[Dataset entries]
☆ ☆ ☆ ☆

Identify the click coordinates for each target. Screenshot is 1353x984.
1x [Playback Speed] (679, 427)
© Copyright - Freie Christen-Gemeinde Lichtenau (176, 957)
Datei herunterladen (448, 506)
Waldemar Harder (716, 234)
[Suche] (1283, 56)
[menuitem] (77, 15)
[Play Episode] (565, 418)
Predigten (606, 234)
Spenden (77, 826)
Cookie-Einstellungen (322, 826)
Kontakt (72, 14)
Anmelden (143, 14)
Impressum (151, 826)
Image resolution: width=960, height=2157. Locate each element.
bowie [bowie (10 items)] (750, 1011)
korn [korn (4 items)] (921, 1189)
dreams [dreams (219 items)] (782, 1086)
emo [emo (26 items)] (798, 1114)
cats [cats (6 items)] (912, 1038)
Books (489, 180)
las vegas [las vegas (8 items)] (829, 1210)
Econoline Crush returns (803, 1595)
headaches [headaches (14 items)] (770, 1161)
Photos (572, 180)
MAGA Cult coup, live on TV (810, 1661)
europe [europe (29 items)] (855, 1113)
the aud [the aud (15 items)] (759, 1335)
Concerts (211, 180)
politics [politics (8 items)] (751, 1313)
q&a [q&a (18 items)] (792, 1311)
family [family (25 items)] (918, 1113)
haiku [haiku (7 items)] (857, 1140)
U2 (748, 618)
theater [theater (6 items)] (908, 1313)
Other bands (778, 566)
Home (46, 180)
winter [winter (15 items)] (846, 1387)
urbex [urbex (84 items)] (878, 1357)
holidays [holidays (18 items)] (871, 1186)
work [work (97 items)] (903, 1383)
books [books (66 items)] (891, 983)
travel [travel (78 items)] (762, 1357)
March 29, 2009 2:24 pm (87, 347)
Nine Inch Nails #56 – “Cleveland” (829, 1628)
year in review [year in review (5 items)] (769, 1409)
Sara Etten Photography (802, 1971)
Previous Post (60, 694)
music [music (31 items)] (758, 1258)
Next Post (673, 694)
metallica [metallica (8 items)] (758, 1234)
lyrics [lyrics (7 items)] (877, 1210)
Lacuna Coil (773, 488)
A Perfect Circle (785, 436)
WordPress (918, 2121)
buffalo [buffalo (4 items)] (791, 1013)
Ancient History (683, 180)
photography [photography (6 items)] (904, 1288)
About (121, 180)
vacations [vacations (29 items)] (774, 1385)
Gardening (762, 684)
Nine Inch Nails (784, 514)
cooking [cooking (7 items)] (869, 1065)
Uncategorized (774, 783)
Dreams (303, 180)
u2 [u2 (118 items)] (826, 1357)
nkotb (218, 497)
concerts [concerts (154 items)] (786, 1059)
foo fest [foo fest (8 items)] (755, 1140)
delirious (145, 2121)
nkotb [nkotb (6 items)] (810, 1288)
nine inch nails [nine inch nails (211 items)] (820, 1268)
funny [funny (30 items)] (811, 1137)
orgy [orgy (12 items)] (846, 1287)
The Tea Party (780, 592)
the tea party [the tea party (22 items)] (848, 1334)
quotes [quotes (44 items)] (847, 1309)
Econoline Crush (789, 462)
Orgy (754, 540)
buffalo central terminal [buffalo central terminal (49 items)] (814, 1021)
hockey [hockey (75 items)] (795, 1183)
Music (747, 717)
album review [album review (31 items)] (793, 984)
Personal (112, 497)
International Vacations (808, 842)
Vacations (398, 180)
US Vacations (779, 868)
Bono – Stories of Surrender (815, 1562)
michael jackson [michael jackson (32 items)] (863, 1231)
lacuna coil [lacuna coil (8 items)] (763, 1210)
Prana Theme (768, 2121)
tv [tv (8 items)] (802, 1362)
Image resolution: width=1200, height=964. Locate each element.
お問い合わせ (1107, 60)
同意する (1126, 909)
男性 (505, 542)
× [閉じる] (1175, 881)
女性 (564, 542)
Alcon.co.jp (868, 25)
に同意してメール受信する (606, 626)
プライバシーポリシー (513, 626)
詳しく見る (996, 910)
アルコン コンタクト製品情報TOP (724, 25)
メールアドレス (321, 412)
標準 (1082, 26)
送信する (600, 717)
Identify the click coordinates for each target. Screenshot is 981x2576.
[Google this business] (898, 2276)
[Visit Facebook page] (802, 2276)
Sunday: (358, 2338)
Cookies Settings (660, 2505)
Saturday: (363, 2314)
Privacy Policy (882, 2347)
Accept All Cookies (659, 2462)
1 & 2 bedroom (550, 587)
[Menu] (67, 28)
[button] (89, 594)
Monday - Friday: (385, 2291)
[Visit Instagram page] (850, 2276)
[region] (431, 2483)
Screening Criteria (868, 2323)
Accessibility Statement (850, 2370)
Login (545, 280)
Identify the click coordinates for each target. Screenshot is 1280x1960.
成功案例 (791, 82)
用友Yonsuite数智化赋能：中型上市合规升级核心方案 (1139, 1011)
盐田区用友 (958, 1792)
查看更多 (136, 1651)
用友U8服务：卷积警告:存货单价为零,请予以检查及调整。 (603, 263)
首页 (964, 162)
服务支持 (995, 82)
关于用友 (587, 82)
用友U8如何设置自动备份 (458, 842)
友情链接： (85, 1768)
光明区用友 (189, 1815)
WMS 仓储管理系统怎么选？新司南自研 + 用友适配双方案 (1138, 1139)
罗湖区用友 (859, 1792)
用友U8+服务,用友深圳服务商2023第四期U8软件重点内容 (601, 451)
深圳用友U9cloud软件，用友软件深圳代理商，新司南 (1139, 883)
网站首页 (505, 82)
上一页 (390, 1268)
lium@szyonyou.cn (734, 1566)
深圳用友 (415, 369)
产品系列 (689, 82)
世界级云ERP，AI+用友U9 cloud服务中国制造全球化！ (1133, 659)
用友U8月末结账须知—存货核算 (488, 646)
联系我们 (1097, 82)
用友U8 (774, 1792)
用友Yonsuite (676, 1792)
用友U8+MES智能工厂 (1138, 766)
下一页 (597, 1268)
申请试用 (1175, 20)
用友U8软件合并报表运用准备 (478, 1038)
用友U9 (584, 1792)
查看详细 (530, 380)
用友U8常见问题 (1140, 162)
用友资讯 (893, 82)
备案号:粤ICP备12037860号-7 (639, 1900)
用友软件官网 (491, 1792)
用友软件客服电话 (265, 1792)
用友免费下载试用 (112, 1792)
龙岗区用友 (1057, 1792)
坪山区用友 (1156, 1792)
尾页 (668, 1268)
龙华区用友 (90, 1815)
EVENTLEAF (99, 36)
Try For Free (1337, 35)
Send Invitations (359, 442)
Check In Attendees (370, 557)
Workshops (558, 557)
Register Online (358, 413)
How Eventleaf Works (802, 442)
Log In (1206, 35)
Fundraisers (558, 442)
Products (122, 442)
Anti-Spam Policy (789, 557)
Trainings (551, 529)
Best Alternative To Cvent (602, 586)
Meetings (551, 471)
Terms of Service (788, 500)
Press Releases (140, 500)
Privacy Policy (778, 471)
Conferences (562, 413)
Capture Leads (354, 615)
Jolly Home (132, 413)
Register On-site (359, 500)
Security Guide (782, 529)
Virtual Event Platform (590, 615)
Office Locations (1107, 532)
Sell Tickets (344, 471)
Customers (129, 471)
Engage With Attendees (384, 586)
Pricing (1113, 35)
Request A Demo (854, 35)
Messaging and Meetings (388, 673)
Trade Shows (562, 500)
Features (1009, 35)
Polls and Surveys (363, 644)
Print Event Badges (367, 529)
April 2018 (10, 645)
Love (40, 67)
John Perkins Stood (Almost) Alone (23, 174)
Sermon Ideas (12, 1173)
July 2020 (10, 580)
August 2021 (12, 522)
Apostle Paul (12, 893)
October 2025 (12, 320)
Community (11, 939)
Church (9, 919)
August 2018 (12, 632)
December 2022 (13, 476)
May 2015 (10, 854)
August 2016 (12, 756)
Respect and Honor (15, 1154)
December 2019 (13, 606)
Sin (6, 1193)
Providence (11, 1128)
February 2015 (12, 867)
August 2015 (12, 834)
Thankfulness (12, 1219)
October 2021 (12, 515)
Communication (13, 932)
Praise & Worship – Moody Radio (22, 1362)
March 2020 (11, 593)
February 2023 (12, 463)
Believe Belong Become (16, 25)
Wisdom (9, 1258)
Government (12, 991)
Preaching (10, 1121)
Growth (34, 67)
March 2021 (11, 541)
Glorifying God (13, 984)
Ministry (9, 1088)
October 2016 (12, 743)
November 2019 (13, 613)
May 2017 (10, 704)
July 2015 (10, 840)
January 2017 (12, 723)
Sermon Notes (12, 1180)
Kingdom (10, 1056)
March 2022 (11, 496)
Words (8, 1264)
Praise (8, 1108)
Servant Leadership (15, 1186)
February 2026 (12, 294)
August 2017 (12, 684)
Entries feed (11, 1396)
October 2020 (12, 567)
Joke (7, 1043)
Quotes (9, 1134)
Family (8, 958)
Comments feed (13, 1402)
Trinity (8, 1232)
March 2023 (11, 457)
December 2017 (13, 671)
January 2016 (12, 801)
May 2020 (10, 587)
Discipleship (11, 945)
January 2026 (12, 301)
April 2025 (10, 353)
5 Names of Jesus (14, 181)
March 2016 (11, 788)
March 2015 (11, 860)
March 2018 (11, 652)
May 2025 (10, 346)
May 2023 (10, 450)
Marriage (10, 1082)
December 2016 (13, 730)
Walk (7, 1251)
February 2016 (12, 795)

☆ ☆ ☆ ☆

TO DO: Reproduce every line of the records containing the string "review".

EXERCISE RESULT:
year in review [year in review (5 items)] (769, 1409)
album review [album review (31 items)] (793, 984)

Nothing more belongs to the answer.